12. Generating the aforementioned content stack means A large-scale language model is used to determine the topic features of at least some of the aforementioned multiple content items, The set of content items is determined by comparing the aforementioned topic features with the aforementioned topic prompt, The system according to claim 8, including the above.
13. When the instruction is executed by the at least one processor, the system To provide the content stack, which includes the set of content items, for display via the graphical user interface of a client device, Modify at least one content item of the set of content items based on input from the client device, The system according to claim 8, further comprising the following:
14. When the instruction is executed by the at least one processor, the system, To generate a personalization profile for the user of the aforementioned user account, Associating the personalization profile with a new user account in the content management system, The system according to claim 8, further comprising the following:
15. When running on at least one processor, the computing device, Determining a content-based signal that indicates the configuration of multiple content items from multiple content items associated with a user account in a content management system, With respect to the user account of the content management system, determine an account-based signal that indicates content interaction data and account data associated with the user account. Based on the content-based signal and the account-based signal, A node representing the aforementioned multiple content items, Edges representing the relationships between the aforementioned multiple content items, To generate a stack formation graph that includes, To determine a comparison index between at least some of the nodes in the stack formation graph and the topic prompt, To generate a content stack containing a set of content items corresponding to nodes that have a comparison metric that satisfies the similarity threshold, A non-temporary computer-readable storage medium containing instructions to perform an action.

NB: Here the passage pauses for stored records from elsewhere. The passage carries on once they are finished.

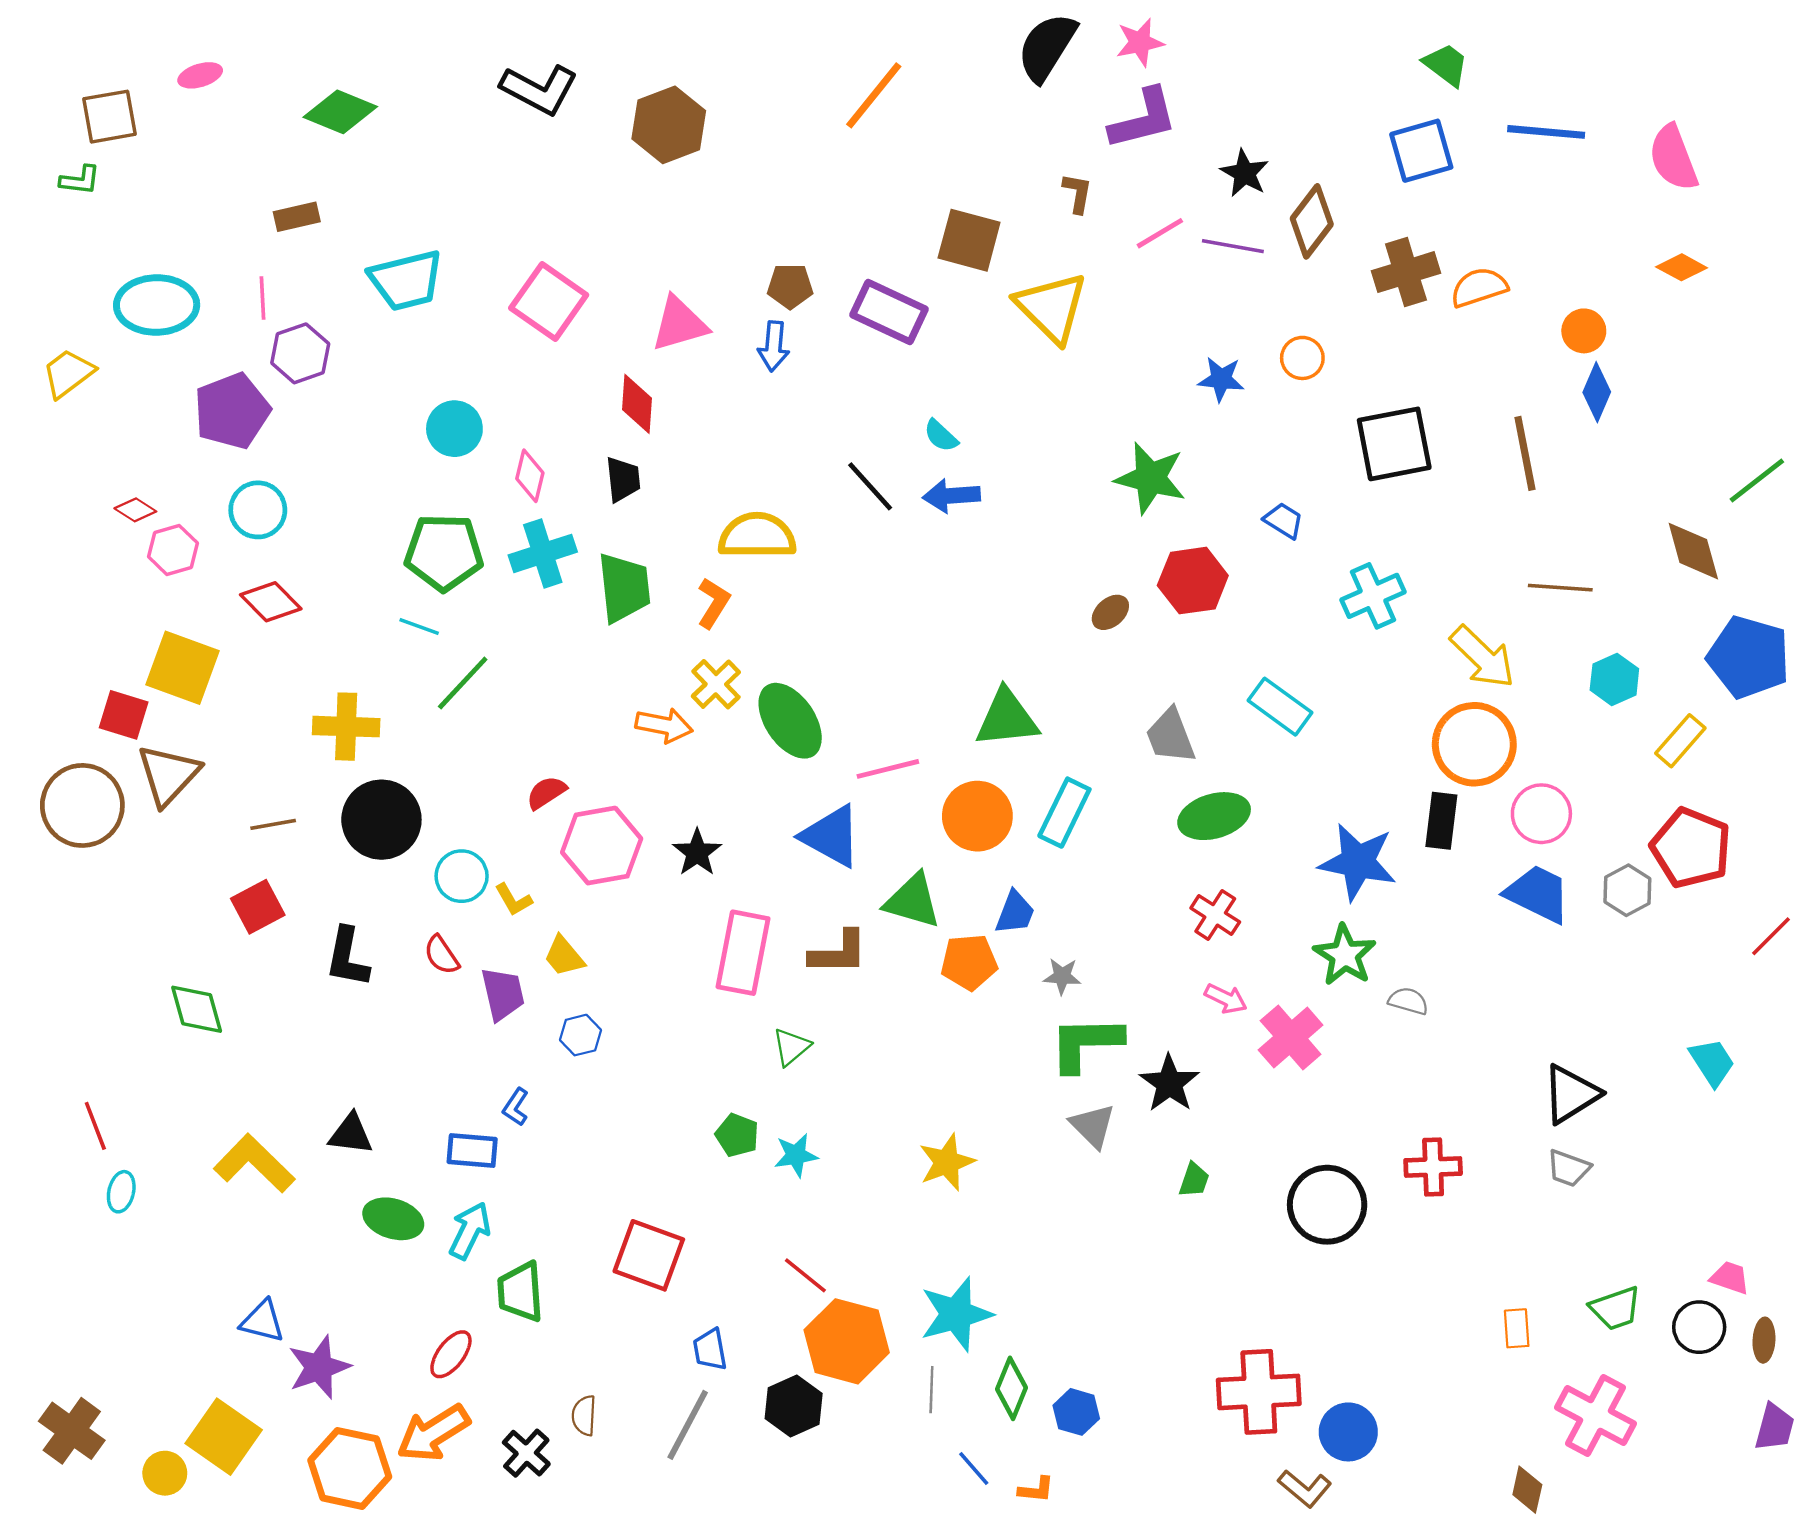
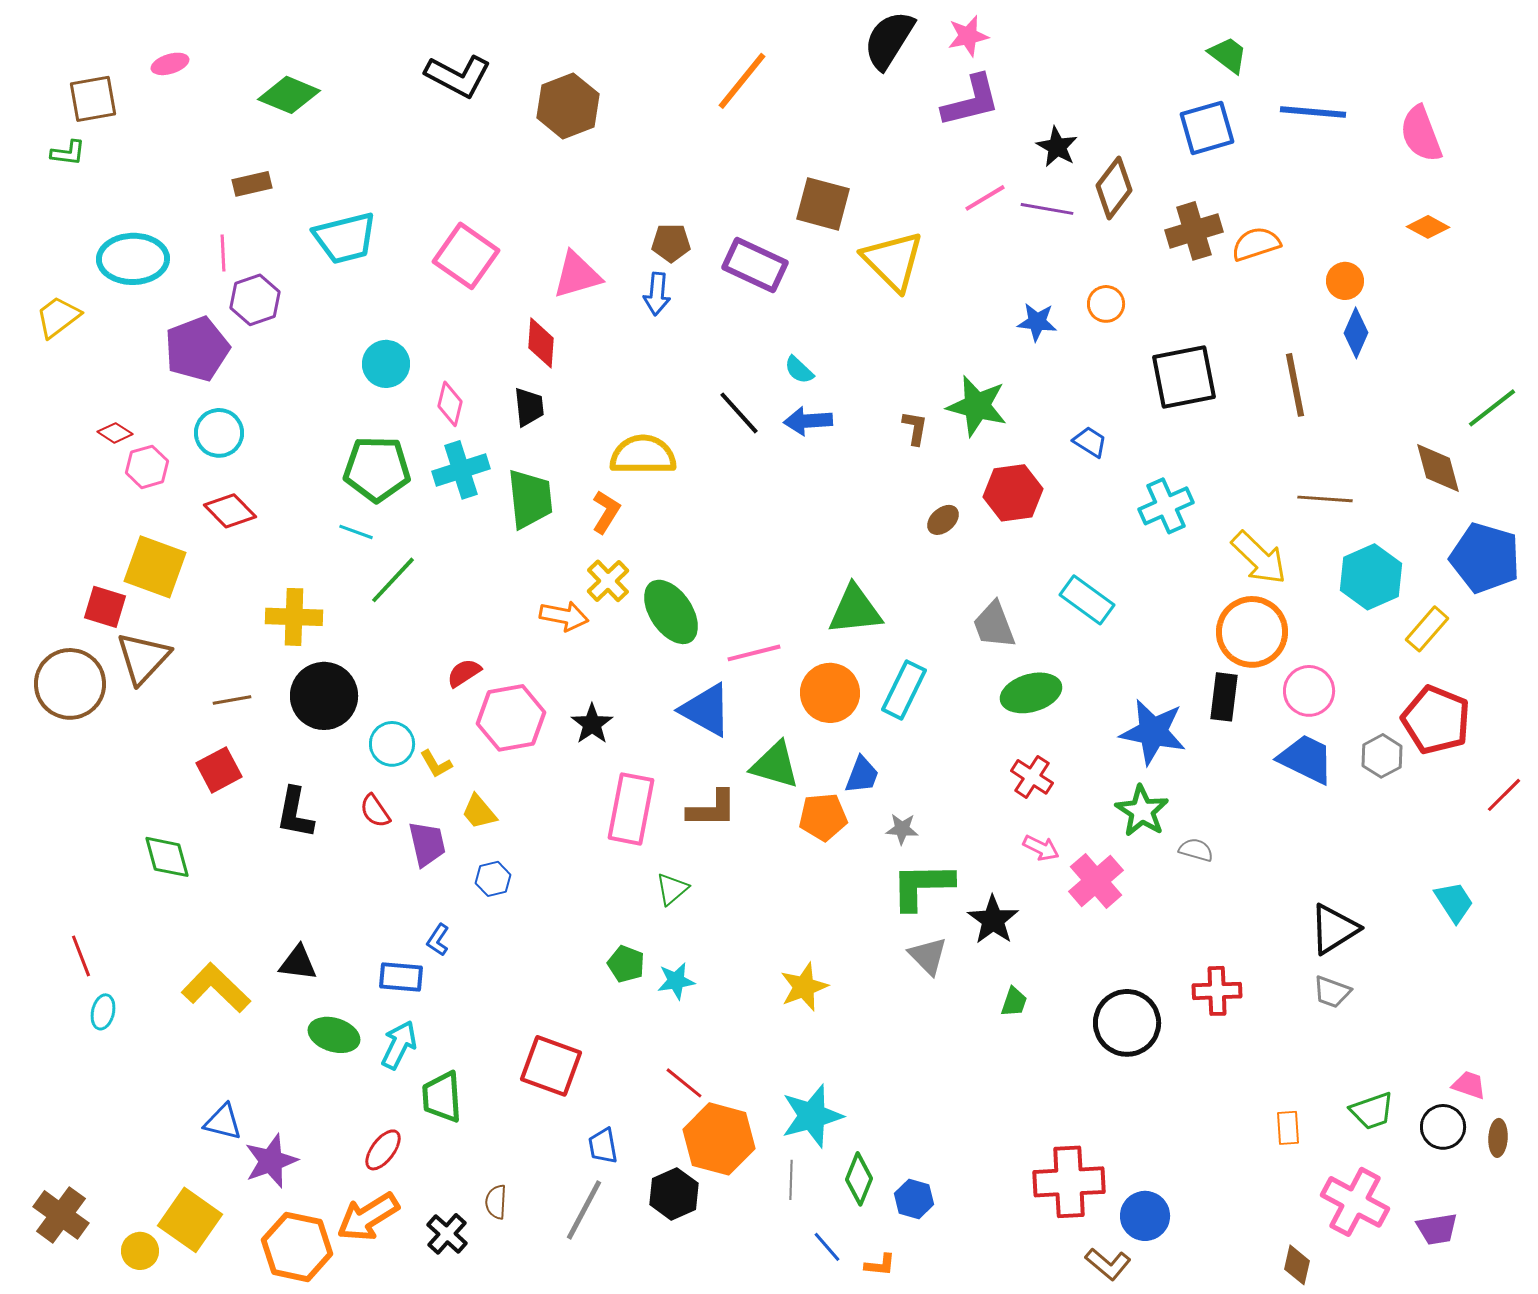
brown L-shape: (1077, 193) -> (915, 428), moved
cyan hexagon: (1614, 679) -> (1371, 577), size x1.5
purple trapezoid: (1775, 1427) -> (1437, 1229), moved, turned 66

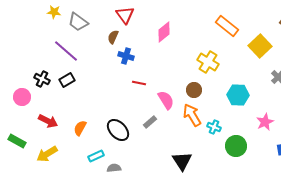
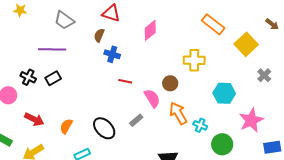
yellow star: (54, 12) -> (20, 10), moved
red triangle: (125, 15) -> (111, 13), turned -36
purple line: (66, 51) -> (52, 49), turned -40
yellow cross: (208, 62) -> (194, 60), turned -30
brown circle: (194, 90) -> (170, 83), moved
pink star: (265, 122) -> (251, 120), size x1.4

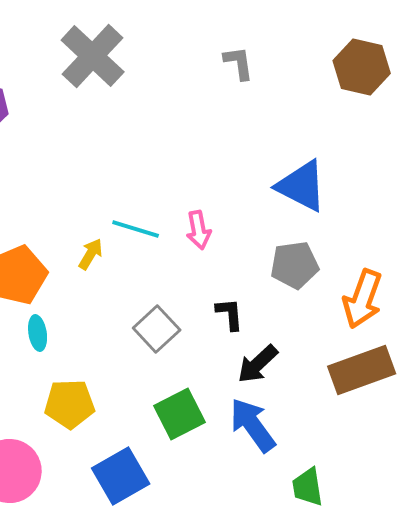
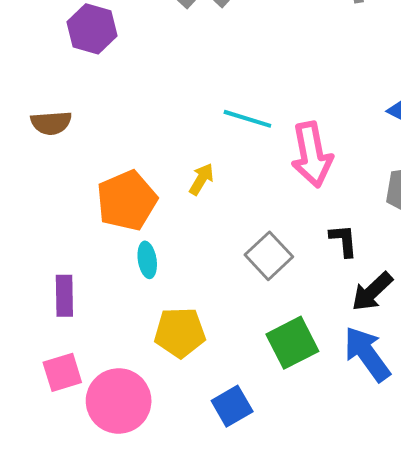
cyan line: (136, 229) -> (247, 119), moved
pink arrow: (199, 230) -> (312, 155), size x1.6
blue square: (121, 476) -> (232, 406), size x0.7

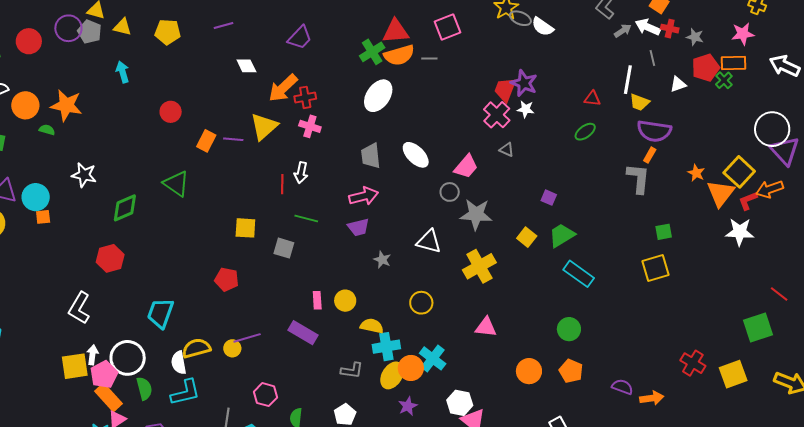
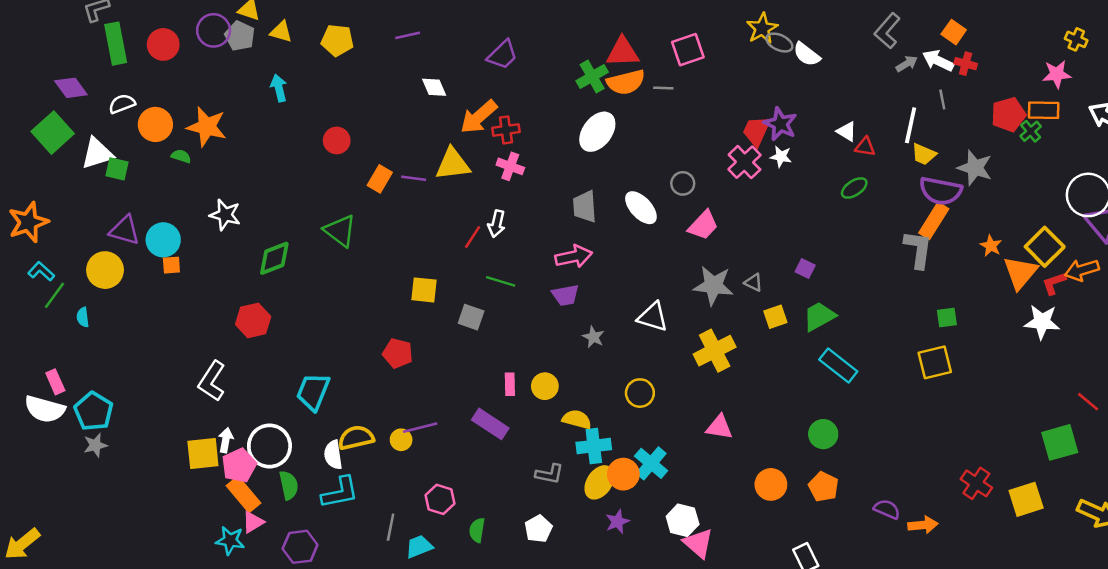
gray star: (695, 37) -> (975, 168), moved, size x1.6
white triangle: (678, 84) -> (847, 131), moved, turned 48
yellow triangle: (264, 127) -> (453, 164), turned 32
gray triangle: (507, 150) -> (753, 282), moved
orange rectangle: (650, 155) -> (934, 221), size x1.8
red line: (282, 184) -> (473, 237), turned 30
gray circle: (450, 192) -> (683, 183), moved
yellow square: (527, 237) -> (775, 317), turned 30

16. The non-temporary computer-readable storage medium according to claim 15, wherein generating the stack formation graph includes utilizing a machine learning model to determine the relationships between the plurality of content items.
17. The non-temporary computer-readable storage medium according to claim 15, wherein determining the comparison index includes determining the cosine distance between the topic prompt and the topic feature vector representing the node of the stack formation graph.
18. The non-temporary computer-readable storage medium according to claim 15, wherein generating the content stack includes determining a cluster of nodes separated by edges having a length shorter than a threshold length.
19. When the instruction is executed by the at least one processor, it is directed to the computing device. Providing a copy of the set of content items in the content stack to the client device associated with the user account, Modify at least one content item of the set of content items based on input from the client device, A non-temporary computer-readable storage medium according to claim 15, which further enables the following.
20. When the instruction is executed by the at least one processor, the computing device will be: Based on at least one of the changes in the configuration of the plurality of content items or new content interaction data, a decision is made to update at least one of the content-based signals or the account-based signals. Based on the update to at least one of the content-based signals or the account-based signals, an updated stack-forming graph is generated, which includes at least some of the nodes of the stack-forming graph. To determine a new comparison index between at least some of the nodes in the updated stack formation graph and the topic prompt, Modifying the content stack based on the new comparison metrics, A non-temporary computer-readable storage medium according to claim 15, which further enables the following.